Conditions tenant aux titres du fonds d’investissement dans la société tierce

 

La valeur des parts du fonds d’investissement doit être constituée au moins à hauteur de 20% de titres reçus en contrepartie de souscriptions au capital de la société tierce. Ces titres ne doivent pas être admis aux négociations sur un marché réglementé français ou étranger.

 

La société tierce doit être une Société coopérative ouvrière de production (ou société coopérative de travailleurs, ou société coopérative de production) (L. n°78-763 du 19 juillet 1978) Elle doit répondre aux mêmes conditions de dimension, d’activité et de siège que celles dans lesquelles le contribuable souscrit directement. Elle doit, en outre :
- exercer son activité ou être juridiquement constituées depuis moins de cinq ans.
- être soumise à l’impôt sur les bénéfices dans les conditions de droit commun ou y être soumise dans les mêmes conditions si l’activité était exercée en France.

 

ii) Calcul de l’exonération

 

La formule de la loi est lapidaire. « L'exonération est limitée à la fraction de la valeur des parts de ces fonds représentative de titres reçus en contrepartie de souscriptions au capital de sociétés vérifiant les conditions prévues au même 1 » (art. 16, I, 4 de la loi, sur 885 I ter, 3 CGI).

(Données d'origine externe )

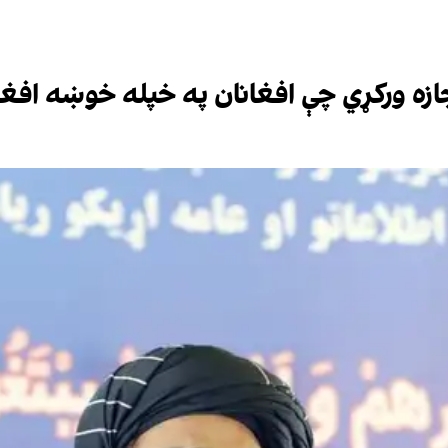
جازه ورکړي چې افغانان په خپله خوښه افغ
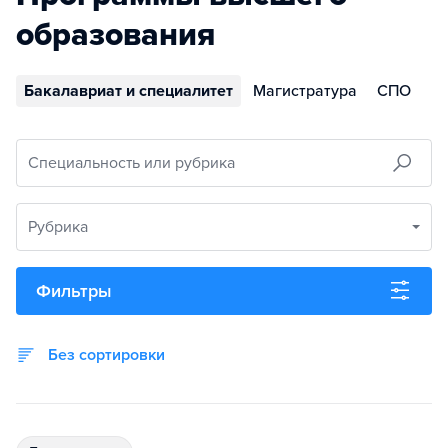
образования
Бакалавриат и специалитет
Магистратура
СПО
Специальность или рубрика
Рубрика
Фильтры
Без сортировки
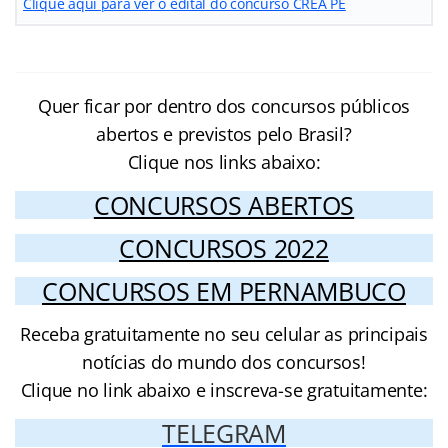
Clique aqui para ver o edital do concurso CREA PE
Quer ficar por dentro dos concursos públicos
abertos e previstos pelo Brasil?
Clique nos links abaixo:
CONCURSOS ABERTOS
CONCURSOS 2022
CONCURSOS EM PERNAMBUCO
Receba gratuitamente no seu celular as principais
notícias do mundo dos concursos!
Clique no link abaixo e inscreva-se gratuitamente:
TELEGRAM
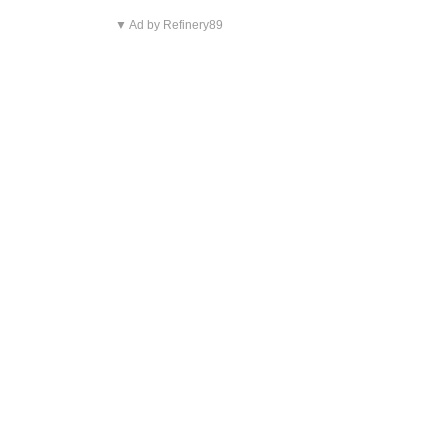
▼ Ad by Refinery89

L’emploi du terme limitée peut signifier qu’il faut d’abord tenir compte de la valeur des titres détenus par le redevable dans le fonds d’investissement, avec la limite etc. Comme précédemment pour les sociétés interposées, il s’agit de tenir compte de la valeur que les titres détenus par le fonds d’investissement dans les sociétés coopératives représentent au regard de l’ensemble des parts que détient ce fonds d’investissement.
.
B) Réductions d’impôt pour versements au profit de certaines personnes morales

 

La loi crée de nouveaux cas de réductions. Les versements effectués au profit de certaines personnes morales s’imputent sur l’ISF (il s’agit des versements « effectués entre la date limite de dépôt de la déclaration de l'année précédant celle de l'imposition et la date limite de dépôt de la déclaration de l'année d'imposition » (art. 885-0 V bis, IVet 885-0 V bis A, II CGI). Ils peuvent se cumuler au titre de la même année, dans la limite d’un plafond global de 50 000 euros. Il peut s’agir de souscriptions ou de donations, étant entendu que le redevable ne peut, pour la même fraction, réclamer les avantages prévus ici et là. Et la fraction du versement ayant donné lieu à réduction de l’IS ne peut donner lieu à l'une des réductions d'impôt du même type sur l’IR.

 

a) Les souscriptions de titres (art. 885-0 V bis CGI)

 

Des réductions d’impôts sont prévues qui dépendent de souscriptions au capital de sociétés, mais signalons immédiatement qu’il ne doit pas s’agir d’une société pour laquelle le redevable, son conjoint, son partenaire lié par un pacte civil de solidarité ou son concubin notoire bénéficie déjà d’une exonération d’IS (art. 885 O et 885 O bis).

 

Il faut ensuite distinguer le cas général de celui des fonds d’investissement.

 

i) Souscriptions dans certaines sociétés

 

L’avantage fiscal est d’un montant de 75%, avec un plafond de 50 000 euros. Autrement dit, pour bénéficier du maximum de la réduction, il faut investir au moins 66 666, 66 euros.

 

α) Souscriptions directes

 

Les titres doivent avoir été reçus au titre de souscriptions au capital initial ou aux augmentations de capital de la société. Les apports peuvent être effectués en numéraire ou en nature (par apport de biens nécessaires à l'exercice de l'activité, à l'exception des actifs immobiliers et des valeurs mobilières).

 

Les titres ne doivent pas être admis aux négociations sur un marché réglementé français ou étranger. Surtout, ils doivent être conservés par le redevable jusqu’au 31 décembre de la cinquième année suivant celle de la souscription (art. 885-0 V bis, II, 1 CGI). Si je souscris un apport dans une société le 23 août 2007, je dois, pour bénéficier de la réduction de l’ISF, conserver mes titres jusqu’au 31 décembre 2012. Il me faudra donc attendre cette date pour pouvoir les revendre et procéder à une nouvelle souscription ouvrant droit à réduction de l’ISF. Mais l’avantage n’est pas remis en cause : 1° lorsque dans l’année de la souscription, ou même après, le titre disparaît suite à une fusion ou à une scission, à condition de conserver à sa place le titre reçu en contrepartie ; 2° lorsque le titre est annulé pour cause de pertes et de liquidation judicaire (art. 885-0 V bis, II, 2 CGI).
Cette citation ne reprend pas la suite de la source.